**What this task involves**
Please print every record below exactly as it appears, but leave out the pictures.

**Available records**
--- START ---

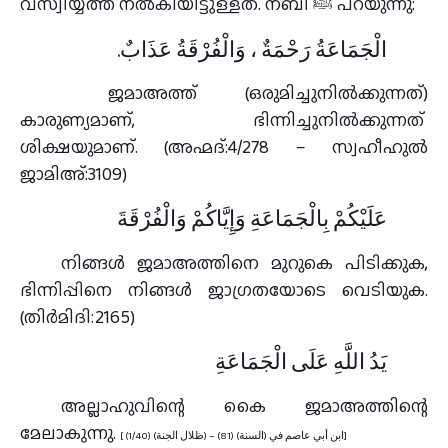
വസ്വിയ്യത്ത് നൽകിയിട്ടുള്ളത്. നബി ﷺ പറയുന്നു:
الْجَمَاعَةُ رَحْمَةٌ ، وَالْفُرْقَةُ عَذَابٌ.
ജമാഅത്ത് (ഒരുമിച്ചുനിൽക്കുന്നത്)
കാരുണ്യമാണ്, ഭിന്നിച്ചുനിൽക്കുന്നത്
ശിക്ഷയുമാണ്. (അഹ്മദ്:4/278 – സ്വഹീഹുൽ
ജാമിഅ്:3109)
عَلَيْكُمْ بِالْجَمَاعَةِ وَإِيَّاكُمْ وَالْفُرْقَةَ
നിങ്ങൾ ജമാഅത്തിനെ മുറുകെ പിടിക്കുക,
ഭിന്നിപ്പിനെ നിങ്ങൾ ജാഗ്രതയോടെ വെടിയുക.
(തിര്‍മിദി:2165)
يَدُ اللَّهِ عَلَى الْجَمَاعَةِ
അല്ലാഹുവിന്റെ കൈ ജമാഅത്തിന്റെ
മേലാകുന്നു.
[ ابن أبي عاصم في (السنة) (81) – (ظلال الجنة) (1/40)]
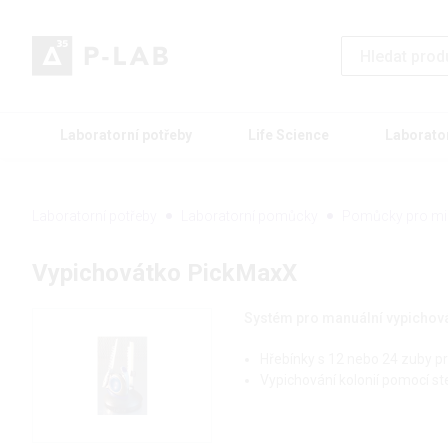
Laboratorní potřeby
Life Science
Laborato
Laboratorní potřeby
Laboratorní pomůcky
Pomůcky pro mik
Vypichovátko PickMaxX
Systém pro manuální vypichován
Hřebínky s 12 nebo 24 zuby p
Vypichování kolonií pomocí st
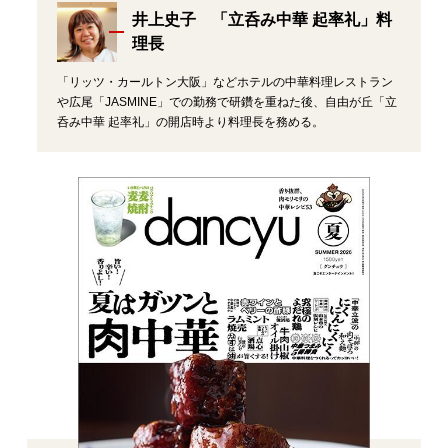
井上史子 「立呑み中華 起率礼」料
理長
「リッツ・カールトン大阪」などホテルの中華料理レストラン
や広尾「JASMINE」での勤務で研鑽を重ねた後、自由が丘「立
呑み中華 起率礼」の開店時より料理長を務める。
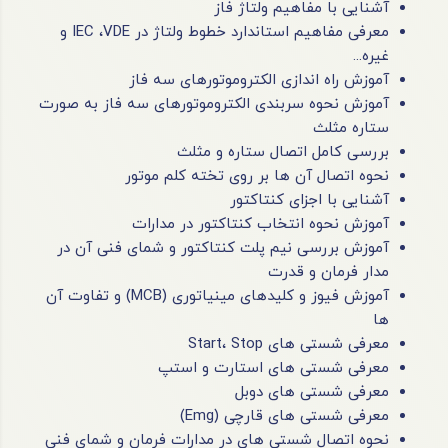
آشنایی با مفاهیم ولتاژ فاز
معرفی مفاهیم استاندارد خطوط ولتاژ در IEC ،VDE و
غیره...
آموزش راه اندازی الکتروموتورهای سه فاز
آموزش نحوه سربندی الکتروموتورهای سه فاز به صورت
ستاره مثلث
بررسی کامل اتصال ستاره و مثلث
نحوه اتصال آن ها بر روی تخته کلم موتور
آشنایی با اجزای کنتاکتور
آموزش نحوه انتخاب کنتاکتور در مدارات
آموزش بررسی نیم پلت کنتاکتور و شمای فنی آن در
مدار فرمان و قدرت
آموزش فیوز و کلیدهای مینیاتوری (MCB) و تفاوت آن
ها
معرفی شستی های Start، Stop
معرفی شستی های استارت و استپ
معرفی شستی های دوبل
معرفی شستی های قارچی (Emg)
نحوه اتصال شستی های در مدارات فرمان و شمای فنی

--- END ---

**Result**
വസ്വിയ്യത്ത് നൽകിയിട്ടുള്ളത്. നബി ﷺ പറയുന്നു:
الْجَمَاعَةُ رَحْمَةٌ ، وَالْفُرْقَةُ عَذَابٌ.
ജമാഅത്ത് (ഒരുമിച്ചുനിൽക്കുന്നത്)
കാരുണ്യമാണ്, ഭിന്നിച്ചുനിൽക്കുന്നത്
ശിക്ഷയുമാണ്. (അഹ്മദ്:4/278 – സ്വഹീഹുൽ
ജാമിഅ്:3109)
عَلَيْكُمْ بِالْجَمَاعَةِ وَإِيَّاكُمْ وَالْفُرْقَةَ
നിങ്ങൾ ജമാഅത്തിനെ മുറുകെ പിടിക്കുക,
ഭിന്നിപ്പിനെ നിങ്ങൾ ജാഗ്രതയോടെ വെടിയുക.
(തിര്‍മിദി:2165)
يَدُ اللَّهِ عَلَى الْجَمَاعَةِ
അല്ലാഹുവിന്റെ കൈ ജമാഅത്തിന്റെ
മേലാകുന്നു.
[ ابن أبي عاصم في (السنة) (81) – (ظلال الجنة) (1/40)]
Laboratorní potřeby
Life Science
Laborato
Laboratorní potřeby
Laboratorní pomůcky
Pomůcky pro mik
Vypichovátko PickMaxX
Systém pro manuální vypichován
Hřebínky s 12 nebo 24 zuby p
Vypichování kolonií pomocí st
井上史子 「立呑み中華 起率礼」料
理長
「リッツ・カールトン大阪」などホテルの中華料理レストラン
や広尾「JASMINE」での勤務で研鑽を重ねた後、自由が丘「立
呑み中華 起率礼」の開店時より料理長を務める。
آشنایی با مفاهیم ولتاژ فاز
معرفی مفاهیم استاندارد خطوط ولتاژ در IEC ،VDE و
غیره...
آموزش راه اندازی الکتروموتورهای سه فاز
آموزش نحوه سربندی الکتروموتورهای سه فاز به صورت
ستاره مثلث
بررسی کامل اتصال ستاره و مثلث
نحوه اتصال آن ها بر روی تخته کلم موتور
آشنایی با اجزای کنتاکتور
آموزش نحوه انتخاب کنتاکتور در مدارات
آموزش بررسی نیم پلت کنتاکتور و شمای فنی آن در
مدار فرمان و قدرت
آموزش فیوز و کلیدهای مینیاتوری (MCB) و تفاوت آن
ها
معرفی شستی های Start، Stop
معرفی شستی های استارت و استپ
معرفی شستی های دوبل
معرفی شستی های قارچی (Emg)
نحوه اتصال شستی های در مدارات فرمان و شمای فنی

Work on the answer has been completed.